The rest of this post consists of a part about keyboards, a part chock full of ways to waste your time with WSL and f#, a part about why you might be wasting your time with aforementioned, and then finally a part about a really interesting book.
If you don’t like keyboards, and you’re wondering in a non-curious way what a WSL is, I would strongly recommend that you jump to the part, at the end of the post, about the really interesting book.
Ergonomic keyboard one-way street
As you will recall from the thrilling events of episode #193, one of my two (home-office and office-office) Microsoft Sculpt Ergonomic keyboards gave up the ghost.
After far too many keyboard reviews and a fruitless search for a worthy alternative, I indeed gave up and tried to make peace with the fact that over the coming years I’ll be slowly buying up the rest of the world’s Sculpt supply.
My secret campaign got off to a pretty unspectacular start as I was able to find exactly one (1) online retailer that was able to supply at this moment.
I mundanely ordered the thing, and it was pretty mundanely delivered to my house a few days later.

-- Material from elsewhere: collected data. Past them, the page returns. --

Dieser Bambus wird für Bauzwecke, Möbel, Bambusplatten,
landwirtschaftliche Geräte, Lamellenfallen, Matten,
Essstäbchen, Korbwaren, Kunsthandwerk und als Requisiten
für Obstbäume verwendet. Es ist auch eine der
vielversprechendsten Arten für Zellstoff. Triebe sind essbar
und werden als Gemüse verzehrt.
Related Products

After some breaking in, I am happy to report that a brand-new Sculpt indeed feels a great deal more amazing than a 4-year-old Sculpt.
As backups for any additional future apocalyptic situations, I also bought two much cheaper “normal” keyboards, namely the Microsoft Wired Keyboard 600.

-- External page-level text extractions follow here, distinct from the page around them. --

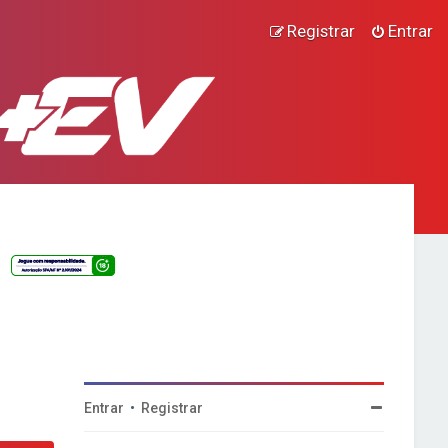
Registrar
Entrar
Entrar
•
Registrar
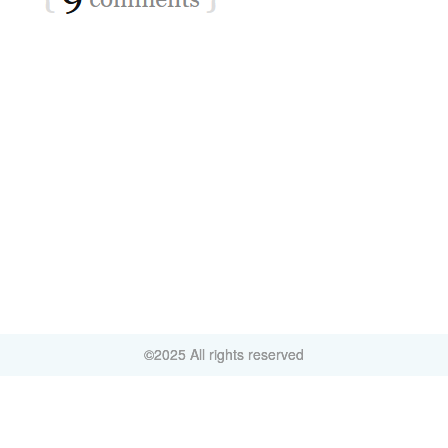
©2025 All rights reserved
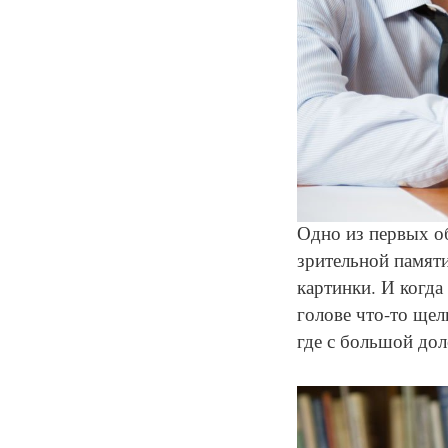
Одно из первых об
зрительной памяти
картинки. И когда 
голове что-то щел
где с большой дол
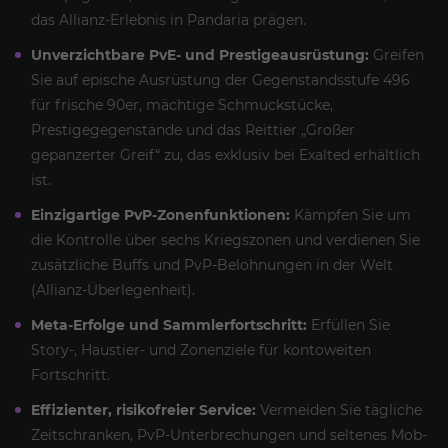
das Allianz-Erlebnis in Pandaria prägen.
Unverzichtbare PvE- und Prestigeausrüstung:
Greifen
Sie auf epische Ausrüstung der Gegenstandsstufe 496
für frische 90er, mächtige Schmuckstücke,
Prestigegegenstände und das Reittier „Großer
gepanzerter Greif“ zu, das exklusiv bei Exalted erhältlich
ist.
Einzigartige PvP-Zonenfunktionen:
Kämpfen Sie um
die Kontrolle über sechs Kriegszonen und verdienen Sie
zusätzliche Buffs und PvP-Belohnungen in der Welt
(Allianz-Überlegenheit).
Meta-Erfolge und Sammlerfortschritt:
Erfüllen Sie
Story-, Haustier- und Zonenziele für kontoweiten
Fortschritt.
Effizienter, risikofreier Service:
Vermeiden Sie tägliche
Zeitschranken, PvP-Unterbrechungen und seltenes Mob-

I tried typing on one just to see what it was like, but more specifically to develop some sort of intuition for if I would ever be able to return to straight boards.
To be quite frank, my first impressions were pretty horrible.

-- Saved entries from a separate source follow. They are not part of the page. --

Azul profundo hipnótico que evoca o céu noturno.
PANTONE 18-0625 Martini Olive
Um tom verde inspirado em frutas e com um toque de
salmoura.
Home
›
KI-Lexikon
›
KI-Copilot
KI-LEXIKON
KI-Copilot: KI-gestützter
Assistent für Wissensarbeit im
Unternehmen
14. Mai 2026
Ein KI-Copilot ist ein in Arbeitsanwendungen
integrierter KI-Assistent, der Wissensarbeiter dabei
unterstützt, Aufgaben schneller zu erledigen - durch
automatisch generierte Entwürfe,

Wrists having to bend outwards like that is positively uncomfortable, while the keys on that unit make for a solid 14 on the 10-point mushiness scale.
One could perhaps get used to the mushiness, or preferably just invest in a more expensive (mechanical) keyboard, but that ulnar deviation is a total deal breaker.
My dreams of joining the clickety-clackety cliques of the mechanical keyboard digerati had been shattered, fortunately quite cheaply.
Instead, I shall be redoubling my Sculpt stockpiling efforts.
Interlude of even more nerdy miscellany.
On Friday evening I was sucked into Windows and WSL2 again.
I stayed up a bit too late because I discovered that instead of displaying to X410 on Windows, which is slightly painful with WSL2 due to port redirects and/or firewalling and/or the connection dying every time the Windows host suspends, one can also start xrdp on WSL2, and then connect to that with Windows remote desktop.
For WSL2, this is much more robust than X11, and for some use-cases it offers a better experience. (I’m writing this on Tuesday, and MSBuild has just made a number of super relevant announcements with regard to native WSL2 Linux GUI support. For the demo of WSL2 Linux GUI apps, they were displaying to Wayland on WSL2 and connecting to that using RDP.)
On Saturday, I wrestled with and was solidly trounced by .net core 5 preview 3 and the preview of F# 5.
My goal was to try out the new r# nuget
package references, and specifically
to try this out with the PowerShell type provider in FSharp.Management.
At this point, I also can’t tell you exactly why.
I now believe that this was just an instance of the eternal and far broader learn-something-completely-new vs. work-on-some-compounding-activity conundrum.
(I would later learn that Fsharp.Management has not been updated in a while, and the packages are not compatible with netcore or netstandard.)
Probably more importantly, I learned that when you’re an utter F# noob like me you should probably just avoid the bleeding edge altogether.
It’s called the bleeding edge for good reason.
The story behind this story: One context to rule them all!
When I bought my ex-MacBook Pro 2017 in 2017 on my birthday, you might remember how I justified it then:
Up to then, I had been working on all of three different machines: Linux-running i7 desktop (acquired in Feb of 2015), early 2015 13″ retina MacBook Pro (acquired in June of 2015) and my trusty old klunky i7 Acer Linux-running laptop (acquired around March 2013).
Data is kept in sync, but context switching between different projects with different development environments on different machines at home and at work does seem to take up more time than I would care to admit.
Having everything on a single powerful-enough laptop would indeed make the most sense from a time-efficiency perspective.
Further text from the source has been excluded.